→ **PROBLEM DETAILS**
Set the data down again, exactly as it appears below.
··· DATA IN THIS EXERCISE ···
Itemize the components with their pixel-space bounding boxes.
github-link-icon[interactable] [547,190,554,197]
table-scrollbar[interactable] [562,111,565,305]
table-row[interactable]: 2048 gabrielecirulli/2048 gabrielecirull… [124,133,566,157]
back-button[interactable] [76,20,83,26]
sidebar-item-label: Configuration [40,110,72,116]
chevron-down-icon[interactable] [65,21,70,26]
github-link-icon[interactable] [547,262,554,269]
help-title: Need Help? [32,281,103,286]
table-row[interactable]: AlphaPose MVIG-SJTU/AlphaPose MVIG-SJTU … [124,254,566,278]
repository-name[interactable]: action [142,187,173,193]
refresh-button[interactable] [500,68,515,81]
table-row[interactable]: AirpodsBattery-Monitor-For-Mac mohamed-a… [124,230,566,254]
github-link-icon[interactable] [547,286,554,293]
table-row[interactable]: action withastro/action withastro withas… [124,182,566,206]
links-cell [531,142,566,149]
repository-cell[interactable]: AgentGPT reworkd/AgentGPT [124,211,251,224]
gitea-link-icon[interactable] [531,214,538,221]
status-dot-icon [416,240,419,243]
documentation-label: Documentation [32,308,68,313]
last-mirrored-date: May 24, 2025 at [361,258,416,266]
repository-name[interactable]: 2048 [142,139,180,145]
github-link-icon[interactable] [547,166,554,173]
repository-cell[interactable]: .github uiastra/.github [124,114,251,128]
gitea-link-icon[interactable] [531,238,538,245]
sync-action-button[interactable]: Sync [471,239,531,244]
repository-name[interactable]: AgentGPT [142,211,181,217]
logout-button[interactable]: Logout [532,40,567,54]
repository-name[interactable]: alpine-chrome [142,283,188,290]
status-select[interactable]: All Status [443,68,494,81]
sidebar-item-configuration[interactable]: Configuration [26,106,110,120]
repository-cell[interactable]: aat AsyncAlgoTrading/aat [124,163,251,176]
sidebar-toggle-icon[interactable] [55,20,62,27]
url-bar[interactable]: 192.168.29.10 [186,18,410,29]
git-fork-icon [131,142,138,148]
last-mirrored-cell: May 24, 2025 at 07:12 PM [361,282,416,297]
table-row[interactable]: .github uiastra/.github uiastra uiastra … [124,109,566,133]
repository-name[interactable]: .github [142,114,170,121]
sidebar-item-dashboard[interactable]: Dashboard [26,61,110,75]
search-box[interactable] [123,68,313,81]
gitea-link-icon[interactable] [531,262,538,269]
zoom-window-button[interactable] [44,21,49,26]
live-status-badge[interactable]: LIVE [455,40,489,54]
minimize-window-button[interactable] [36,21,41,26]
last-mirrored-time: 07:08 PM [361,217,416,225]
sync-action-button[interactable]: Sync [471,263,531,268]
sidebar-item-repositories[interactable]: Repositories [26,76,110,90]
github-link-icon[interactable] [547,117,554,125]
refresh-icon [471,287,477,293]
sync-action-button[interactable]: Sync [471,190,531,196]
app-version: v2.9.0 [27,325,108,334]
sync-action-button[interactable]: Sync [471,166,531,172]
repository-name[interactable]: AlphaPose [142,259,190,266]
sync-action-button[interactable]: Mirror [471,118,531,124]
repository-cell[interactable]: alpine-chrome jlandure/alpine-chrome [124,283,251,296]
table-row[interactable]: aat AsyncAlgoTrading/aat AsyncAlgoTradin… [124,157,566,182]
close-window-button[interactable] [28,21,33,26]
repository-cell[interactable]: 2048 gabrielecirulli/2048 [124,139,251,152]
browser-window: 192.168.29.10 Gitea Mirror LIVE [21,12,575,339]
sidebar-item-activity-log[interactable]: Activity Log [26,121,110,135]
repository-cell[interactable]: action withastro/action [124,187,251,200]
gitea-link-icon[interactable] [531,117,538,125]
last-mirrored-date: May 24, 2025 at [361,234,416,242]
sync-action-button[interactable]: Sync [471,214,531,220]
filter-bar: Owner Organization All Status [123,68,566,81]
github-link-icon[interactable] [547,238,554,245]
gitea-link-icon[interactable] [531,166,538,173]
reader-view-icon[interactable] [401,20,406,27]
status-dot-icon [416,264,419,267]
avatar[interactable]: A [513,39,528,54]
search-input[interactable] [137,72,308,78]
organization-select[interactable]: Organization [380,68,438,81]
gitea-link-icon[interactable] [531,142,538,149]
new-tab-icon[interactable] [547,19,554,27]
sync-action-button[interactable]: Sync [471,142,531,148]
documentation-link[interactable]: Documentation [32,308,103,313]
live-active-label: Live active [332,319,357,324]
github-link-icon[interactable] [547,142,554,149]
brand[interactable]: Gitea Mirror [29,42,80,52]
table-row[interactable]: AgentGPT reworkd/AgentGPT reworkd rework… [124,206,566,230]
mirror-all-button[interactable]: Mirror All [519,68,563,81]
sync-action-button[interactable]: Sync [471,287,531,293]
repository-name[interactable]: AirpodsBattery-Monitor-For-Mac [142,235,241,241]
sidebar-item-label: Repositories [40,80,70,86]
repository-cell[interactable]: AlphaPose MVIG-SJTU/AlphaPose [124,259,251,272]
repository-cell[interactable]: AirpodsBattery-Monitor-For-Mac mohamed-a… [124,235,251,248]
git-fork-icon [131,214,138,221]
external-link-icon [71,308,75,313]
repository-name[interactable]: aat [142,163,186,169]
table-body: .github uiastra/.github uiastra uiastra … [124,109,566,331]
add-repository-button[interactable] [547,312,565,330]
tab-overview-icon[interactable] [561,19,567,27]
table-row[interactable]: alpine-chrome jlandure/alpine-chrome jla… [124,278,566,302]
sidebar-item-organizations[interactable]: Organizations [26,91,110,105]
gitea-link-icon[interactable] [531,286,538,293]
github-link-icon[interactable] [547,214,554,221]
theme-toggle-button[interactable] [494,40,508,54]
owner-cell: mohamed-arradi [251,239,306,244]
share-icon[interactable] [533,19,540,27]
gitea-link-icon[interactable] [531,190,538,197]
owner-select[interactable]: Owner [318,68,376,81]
···
→ **TASK SOLUTION**
Itemize the components with their pixel-space bounding boxes.
github-link-icon[interactable] [547,190,554,197]
table-scrollbar[interactable] [562,111,565,305]
table-row[interactable]: 2048 gabrielecirulli/2048 gabrielecirull… [124,133,566,157]
back-button[interactable] [76,20,83,26]
sidebar-item-label: Configuration [40,110,72,116]
chevron-down-icon[interactable] [65,21,70,26]
github-link-icon[interactable] [547,262,554,269]
help-title: Need Help? [32,281,103,286]
table-row[interactable]: AlphaPose MVIG-SJTU/AlphaPose MVIG-SJTU … [124,254,566,278]
repository-name[interactable]: action [142,187,173,193]
refresh-button[interactable] [500,68,515,81]
table-row[interactable]: AirpodsBattery-Monitor-For-Mac mohamed-a… [124,230,566,254]
github-link-icon[interactable] [547,286,554,293]
table-row[interactable]: action withastro/action withastro withas… [124,182,566,206]
links-cell [531,142,566,149]
repository-cell[interactable]: AgentGPT reworkd/AgentGPT [124,211,251,224]
gitea-link-icon[interactable] [531,214,538,221]
status-dot-icon [416,240,419,243]
documentation-label: Documentation [32,308,68,313]
last-mirrored-date: May 24, 2025 at [361,258,416,266]
repository-name[interactable]: 2048 [142,139,180,145]
github-link-icon[interactable] [547,166,554,173]
repository-cell[interactable]: .github uiastra/.github [124,114,251,128]
gitea-link-icon[interactable] [531,238,538,245]
sync-action-button[interactable]: Sync [471,239,531,244]
repository-name[interactable]: AgentGPT [142,211,181,217]
logout-button[interactable]: Logout [532,40,567,54]
repository-name[interactable]: alpine-chrome [142,283,188,290]
status-select[interactable]: All Status [443,68,494,81]
sidebar-item-configuration[interactable]: Configuration [26,106,110,120]
repository-cell[interactable]: aat AsyncAlgoTrading/aat [124,163,251,176]
sidebar-toggle-icon[interactable] [55,20,62,27]
url-bar[interactable]: 192.168.29.10 [186,18,410,29]
git-fork-icon [131,142,138,148]
last-mirrored-cell: May 24, 2025 at 07:12 PM [361,282,416,297]
table-row[interactable]: .github uiastra/.github uiastra uiastra … [124,109,566,133]
repository-name[interactable]: .github [142,114,170,121]
sidebar-item-dashboard[interactable]: Dashboard [26,61,110,75]
search-box[interactable] [123,68,313,81]
gitea-link-icon[interactable] [531,262,538,269]
zoom-window-button[interactable] [44,21,49,26]
live-status-badge[interactable]: LIVE [455,40,489,54]
minimize-window-button[interactable] [36,21,41,26]
last-mirrored-time: 07:08 PM [361,217,416,225]
sync-action-button[interactable]: Sync [471,263,531,268]
sidebar-item-repositories[interactable]: Repositories [26,76,110,90]
github-link-icon[interactable] [547,117,554,125]
refresh-icon [471,287,477,293]
sync-action-button[interactable]: Sync [471,190,531,196]
app-version: v2.9.0 [27,325,108,334]
sync-action-button[interactable]: Sync [471,166,531,172]
repository-name[interactable]: AlphaPose [142,259,190,266]
sync-action-button[interactable]: Mirror [471,118,531,124]
repository-cell[interactable]: alpine-chrome jlandure/alpine-chrome [124,283,251,296]
table-row[interactable]: aat AsyncAlgoTrading/aat AsyncAlgoTradin… [124,157,566,182]
close-window-button[interactable] [28,21,33,26]
repository-cell[interactable]: 2048 gabrielecirulli/2048 [124,139,251,152]
browser-window: 192.168.29.10 Gitea Mirror LIVE [21,12,575,339]
sidebar-item-activity-log[interactable]: Activity Log [26,121,110,135]
repository-cell[interactable]: action withastro/action [124,187,251,200]
gitea-link-icon[interactable] [531,117,538,125]
last-mirrored-date: May 24, 2025 at [361,234,416,242]
sync-action-button[interactable]: Sync [471,214,531,220]
filter-bar: Owner Organization All Status [123,68,566,81]
github-link-icon[interactable] [547,238,554,245]
gitea-link-icon[interactable] [531,166,538,173]
reader-view-icon[interactable] [401,20,406,27]
status-dot-icon [416,264,419,267]
avatar[interactable]: A [513,39,528,54]
search-input[interactable] [137,72,308,78]
organization-select[interactable]: Organization [380,68,438,81]
gitea-link-icon[interactable] [531,142,538,149]
new-tab-icon[interactable] [547,19,554,27]
sync-action-button[interactable]: Sync [471,142,531,148]
documentation-link[interactable]: Documentation [32,308,103,313]
live-active-label: Live active [332,319,357,324]
github-link-icon[interactable] [547,142,554,149]
brand[interactable]: Gitea Mirror [29,42,80,52]
table-row[interactable]: AgentGPT reworkd/AgentGPT reworkd rework… [124,206,566,230]
mirror-all-button[interactable]: Mirror All [519,68,563,81]
sync-action-button[interactable]: Sync [471,287,531,293]
repository-name[interactable]: AirpodsBattery-Monitor-For-Mac [142,235,241,241]
sidebar-item-label: Repositories [40,80,70,86]
repository-cell[interactable]: AlphaPose MVIG-SJTU/AlphaPose [124,259,251,272]
repository-cell[interactable]: AirpodsBattery-Monitor-For-Mac mohamed-a… [124,235,251,248]
git-fork-icon [131,214,138,221]
external-link-icon [71,308,75,313]
repository-name[interactable]: aat [142,163,186,169]
table-body: .github uiastra/.github uiastra uiastra … [124,109,566,331]
add-repository-button[interactable] [547,312,565,330]
tab-overview-icon[interactable] [561,19,567,27]
table-row[interactable]: alpine-chrome jlandure/alpine-chrome jla… [124,278,566,302]
sidebar-item-organizations[interactable]: Organizations [26,91,110,105]
gitea-link-icon[interactable] [531,286,538,293]
github-link-icon[interactable] [547,214,554,221]
theme-toggle-button[interactable] [494,40,508,54]
owner-cell: mohamed-arradi [251,239,306,244]
share-icon[interactable] [533,19,540,27]
gitea-link-icon[interactable] [531,190,538,197]
owner-select[interactable]: Owner [318,68,376,81]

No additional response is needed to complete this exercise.